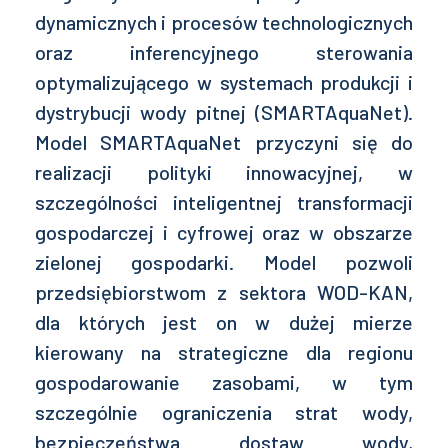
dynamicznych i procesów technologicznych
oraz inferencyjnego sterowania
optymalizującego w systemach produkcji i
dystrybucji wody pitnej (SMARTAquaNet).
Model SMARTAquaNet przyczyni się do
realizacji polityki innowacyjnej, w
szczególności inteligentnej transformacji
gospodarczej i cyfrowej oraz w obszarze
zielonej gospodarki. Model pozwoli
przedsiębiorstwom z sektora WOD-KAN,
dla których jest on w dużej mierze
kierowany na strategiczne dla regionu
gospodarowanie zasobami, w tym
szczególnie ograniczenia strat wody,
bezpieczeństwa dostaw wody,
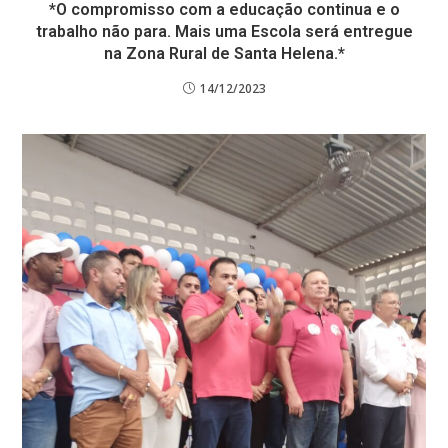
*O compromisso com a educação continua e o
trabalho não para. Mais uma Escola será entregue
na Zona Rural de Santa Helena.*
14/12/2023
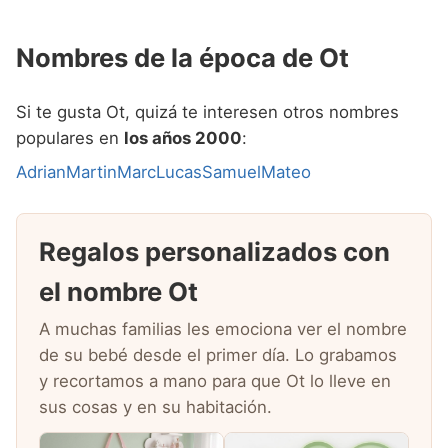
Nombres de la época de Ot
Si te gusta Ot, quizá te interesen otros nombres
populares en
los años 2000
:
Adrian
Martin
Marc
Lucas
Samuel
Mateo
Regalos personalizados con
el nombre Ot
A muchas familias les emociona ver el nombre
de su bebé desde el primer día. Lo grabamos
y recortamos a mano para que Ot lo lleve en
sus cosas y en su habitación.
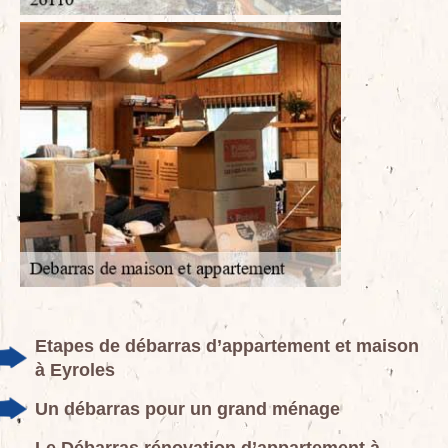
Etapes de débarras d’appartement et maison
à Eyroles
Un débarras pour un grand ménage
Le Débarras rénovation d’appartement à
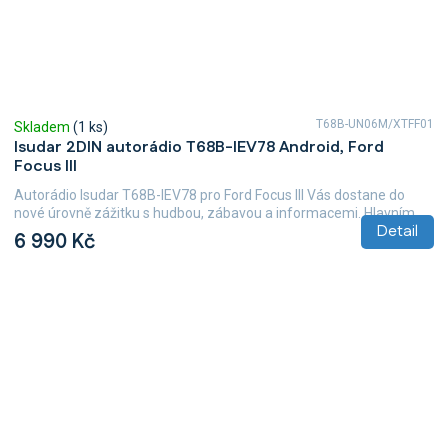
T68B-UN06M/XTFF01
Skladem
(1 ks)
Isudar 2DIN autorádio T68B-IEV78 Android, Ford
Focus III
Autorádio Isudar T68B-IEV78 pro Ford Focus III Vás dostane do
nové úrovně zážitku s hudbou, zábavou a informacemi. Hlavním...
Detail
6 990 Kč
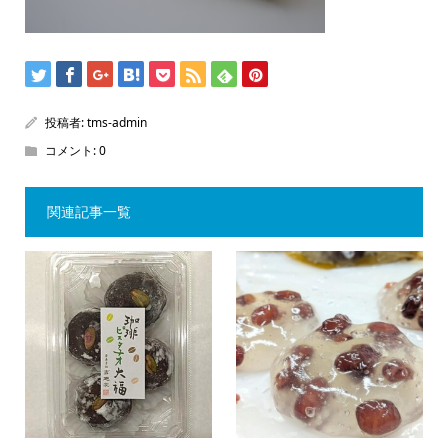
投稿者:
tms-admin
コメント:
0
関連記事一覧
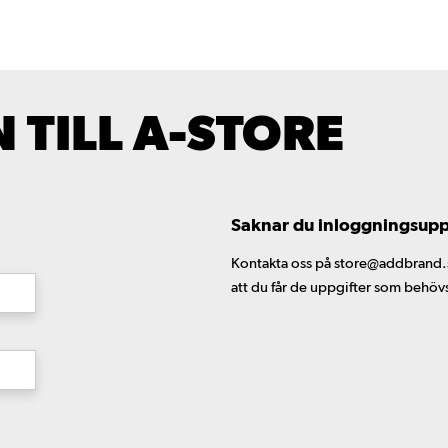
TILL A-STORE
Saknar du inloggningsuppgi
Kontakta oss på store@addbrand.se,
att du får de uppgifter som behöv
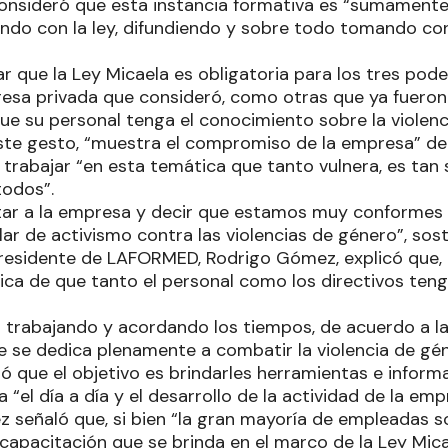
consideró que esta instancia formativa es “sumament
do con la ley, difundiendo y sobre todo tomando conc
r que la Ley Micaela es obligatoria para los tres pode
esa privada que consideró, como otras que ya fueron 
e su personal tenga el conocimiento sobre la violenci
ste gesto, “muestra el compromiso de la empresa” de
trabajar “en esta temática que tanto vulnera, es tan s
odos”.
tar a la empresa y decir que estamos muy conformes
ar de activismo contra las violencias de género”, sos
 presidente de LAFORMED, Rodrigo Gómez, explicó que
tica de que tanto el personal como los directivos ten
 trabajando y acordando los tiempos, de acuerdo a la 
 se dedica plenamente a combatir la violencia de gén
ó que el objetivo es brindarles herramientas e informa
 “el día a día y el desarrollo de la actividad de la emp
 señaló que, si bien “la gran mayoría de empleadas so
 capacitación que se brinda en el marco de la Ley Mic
§
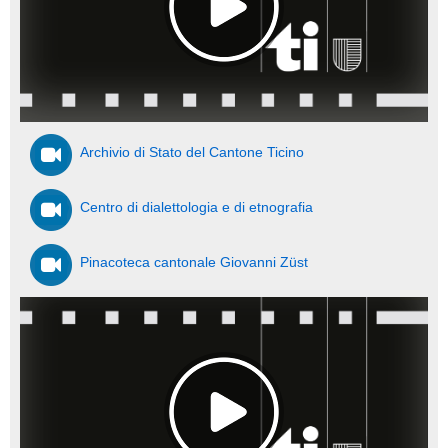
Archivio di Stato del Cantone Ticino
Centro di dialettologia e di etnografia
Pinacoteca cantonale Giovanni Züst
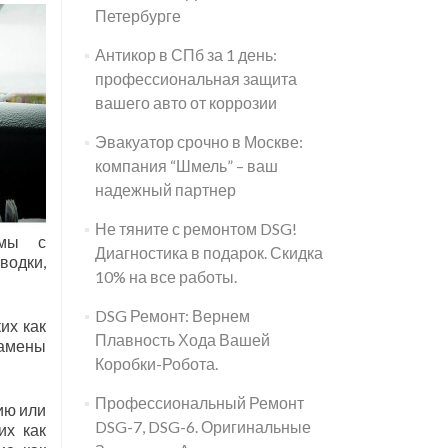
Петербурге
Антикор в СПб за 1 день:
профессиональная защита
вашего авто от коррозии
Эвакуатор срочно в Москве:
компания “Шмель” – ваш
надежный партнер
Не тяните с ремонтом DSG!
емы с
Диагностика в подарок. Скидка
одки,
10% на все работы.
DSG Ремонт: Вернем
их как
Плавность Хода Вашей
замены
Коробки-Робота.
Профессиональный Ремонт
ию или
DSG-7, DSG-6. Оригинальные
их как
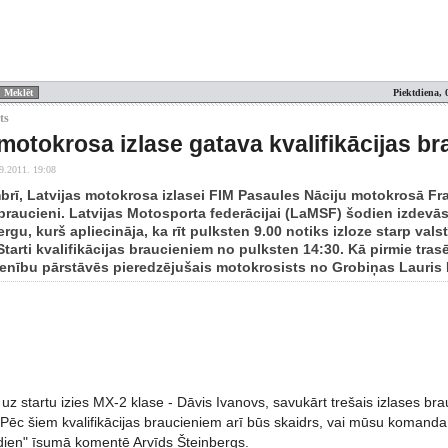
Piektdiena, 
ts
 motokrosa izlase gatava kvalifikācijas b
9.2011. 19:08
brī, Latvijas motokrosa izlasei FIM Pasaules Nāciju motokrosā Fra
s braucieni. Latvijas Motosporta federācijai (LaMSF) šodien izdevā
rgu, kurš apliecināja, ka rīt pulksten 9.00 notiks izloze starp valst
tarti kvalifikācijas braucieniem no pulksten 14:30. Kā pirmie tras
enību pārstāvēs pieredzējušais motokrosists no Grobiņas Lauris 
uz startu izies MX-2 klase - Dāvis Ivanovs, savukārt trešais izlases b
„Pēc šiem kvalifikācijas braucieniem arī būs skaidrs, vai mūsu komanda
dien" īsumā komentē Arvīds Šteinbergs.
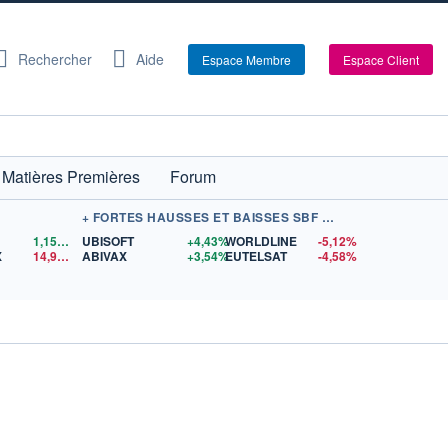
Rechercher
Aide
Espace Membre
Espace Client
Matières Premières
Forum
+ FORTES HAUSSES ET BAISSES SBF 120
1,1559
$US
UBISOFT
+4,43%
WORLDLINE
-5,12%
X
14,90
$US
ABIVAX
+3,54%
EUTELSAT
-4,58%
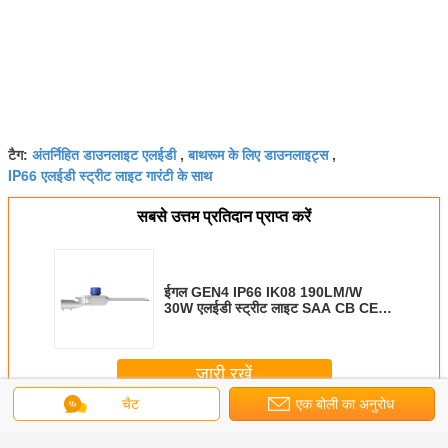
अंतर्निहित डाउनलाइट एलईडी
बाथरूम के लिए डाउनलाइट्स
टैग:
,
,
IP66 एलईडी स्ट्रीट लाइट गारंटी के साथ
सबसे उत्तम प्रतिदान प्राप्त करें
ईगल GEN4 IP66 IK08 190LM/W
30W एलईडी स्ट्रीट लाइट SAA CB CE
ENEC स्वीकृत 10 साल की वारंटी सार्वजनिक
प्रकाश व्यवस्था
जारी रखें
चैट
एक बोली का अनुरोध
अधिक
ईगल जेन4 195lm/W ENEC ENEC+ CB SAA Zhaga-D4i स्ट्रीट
§
> Problem description:
Using the data above, extract exactly the lines from the one that holds "dynamicznych i procesów technologicznych" to the one that holds "zielonej gospodarki. Model pozwoli", both ends included, and no others.

> Task answer:
dynamicznych i procesów technologicznych
oraz inferencyjnego sterowania
optymalizującego w systemach produkcji i
dystrybucji wody pitnej (SMARTAquaNet).
Model SMARTAquaNet przyczyni się do
realizacji polityki innowacyjnej, w
szczególności inteligentnej transformacji
gospodarczej i cyfrowej oraz w obszarze
zielonej gospodarki. Model pozwoli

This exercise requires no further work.